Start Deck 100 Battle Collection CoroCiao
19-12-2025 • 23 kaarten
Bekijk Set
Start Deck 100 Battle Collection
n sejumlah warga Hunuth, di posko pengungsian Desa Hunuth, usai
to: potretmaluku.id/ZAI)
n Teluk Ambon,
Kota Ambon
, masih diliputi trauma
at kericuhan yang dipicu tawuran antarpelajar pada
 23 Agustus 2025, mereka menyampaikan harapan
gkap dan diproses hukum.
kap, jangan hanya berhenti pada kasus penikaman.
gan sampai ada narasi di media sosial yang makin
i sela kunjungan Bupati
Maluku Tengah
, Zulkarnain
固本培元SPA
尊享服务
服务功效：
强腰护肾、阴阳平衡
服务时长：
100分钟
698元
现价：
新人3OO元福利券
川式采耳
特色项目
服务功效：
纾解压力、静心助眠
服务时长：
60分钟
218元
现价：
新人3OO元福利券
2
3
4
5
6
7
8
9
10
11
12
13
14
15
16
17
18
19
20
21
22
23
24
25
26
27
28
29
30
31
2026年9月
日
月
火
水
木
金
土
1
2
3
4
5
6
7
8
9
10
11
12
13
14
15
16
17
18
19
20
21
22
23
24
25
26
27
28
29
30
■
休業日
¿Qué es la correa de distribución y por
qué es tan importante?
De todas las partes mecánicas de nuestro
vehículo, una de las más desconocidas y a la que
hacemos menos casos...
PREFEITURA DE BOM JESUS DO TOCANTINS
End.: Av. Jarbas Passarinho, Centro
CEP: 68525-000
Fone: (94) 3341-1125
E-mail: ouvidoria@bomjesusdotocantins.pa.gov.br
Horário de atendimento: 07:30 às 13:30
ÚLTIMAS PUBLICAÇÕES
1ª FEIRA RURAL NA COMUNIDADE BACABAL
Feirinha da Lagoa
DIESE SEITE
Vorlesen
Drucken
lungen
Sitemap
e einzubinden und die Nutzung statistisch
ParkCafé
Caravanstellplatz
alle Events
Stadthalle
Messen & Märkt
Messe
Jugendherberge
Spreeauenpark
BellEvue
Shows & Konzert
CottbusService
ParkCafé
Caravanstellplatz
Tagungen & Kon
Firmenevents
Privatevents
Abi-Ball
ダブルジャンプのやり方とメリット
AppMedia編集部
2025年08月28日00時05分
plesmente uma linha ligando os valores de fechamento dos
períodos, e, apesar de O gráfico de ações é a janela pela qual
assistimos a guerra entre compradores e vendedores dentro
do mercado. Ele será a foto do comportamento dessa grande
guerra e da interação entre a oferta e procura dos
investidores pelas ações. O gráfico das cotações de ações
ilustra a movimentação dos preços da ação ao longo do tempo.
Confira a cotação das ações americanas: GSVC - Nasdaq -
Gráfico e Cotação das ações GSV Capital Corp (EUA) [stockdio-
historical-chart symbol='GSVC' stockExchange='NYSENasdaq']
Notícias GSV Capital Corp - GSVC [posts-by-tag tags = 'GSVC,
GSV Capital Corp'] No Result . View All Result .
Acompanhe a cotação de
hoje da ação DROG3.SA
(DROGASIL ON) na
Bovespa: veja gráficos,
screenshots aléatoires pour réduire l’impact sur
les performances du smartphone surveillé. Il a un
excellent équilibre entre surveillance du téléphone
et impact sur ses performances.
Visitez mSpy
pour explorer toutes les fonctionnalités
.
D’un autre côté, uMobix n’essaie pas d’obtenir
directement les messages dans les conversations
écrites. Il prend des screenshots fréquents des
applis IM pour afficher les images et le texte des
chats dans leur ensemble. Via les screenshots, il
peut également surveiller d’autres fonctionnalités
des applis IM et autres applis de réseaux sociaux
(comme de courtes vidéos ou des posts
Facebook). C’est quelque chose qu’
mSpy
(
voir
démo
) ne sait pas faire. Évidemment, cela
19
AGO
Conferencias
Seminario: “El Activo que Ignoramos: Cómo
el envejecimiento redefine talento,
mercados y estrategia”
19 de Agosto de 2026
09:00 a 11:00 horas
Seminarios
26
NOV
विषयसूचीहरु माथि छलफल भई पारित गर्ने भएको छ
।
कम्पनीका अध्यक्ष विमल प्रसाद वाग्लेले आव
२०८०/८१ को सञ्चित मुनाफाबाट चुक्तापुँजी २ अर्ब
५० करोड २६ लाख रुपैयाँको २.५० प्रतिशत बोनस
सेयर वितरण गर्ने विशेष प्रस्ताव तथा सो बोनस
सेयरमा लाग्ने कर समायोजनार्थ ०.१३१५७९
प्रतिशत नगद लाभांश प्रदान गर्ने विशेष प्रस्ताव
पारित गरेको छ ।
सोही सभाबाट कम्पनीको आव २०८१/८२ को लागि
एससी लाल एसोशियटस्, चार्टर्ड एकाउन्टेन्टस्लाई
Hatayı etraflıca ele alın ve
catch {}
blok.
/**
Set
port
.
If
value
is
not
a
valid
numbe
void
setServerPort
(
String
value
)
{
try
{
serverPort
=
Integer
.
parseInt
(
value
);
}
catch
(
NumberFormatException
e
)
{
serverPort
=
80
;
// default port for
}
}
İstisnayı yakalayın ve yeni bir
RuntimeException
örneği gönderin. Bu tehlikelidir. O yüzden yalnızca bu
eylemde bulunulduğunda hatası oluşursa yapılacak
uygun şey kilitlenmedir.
———
◆ WHAT TO WORK ON
Copy each line above where the string "entre" occurs.

◆ RESULT OF THE TASK
assistimos a guerra entre compradores e vendedores dentro
guerra e da interação entre a oferta e procura dos
excellent équilibre entre surveillance du téléphone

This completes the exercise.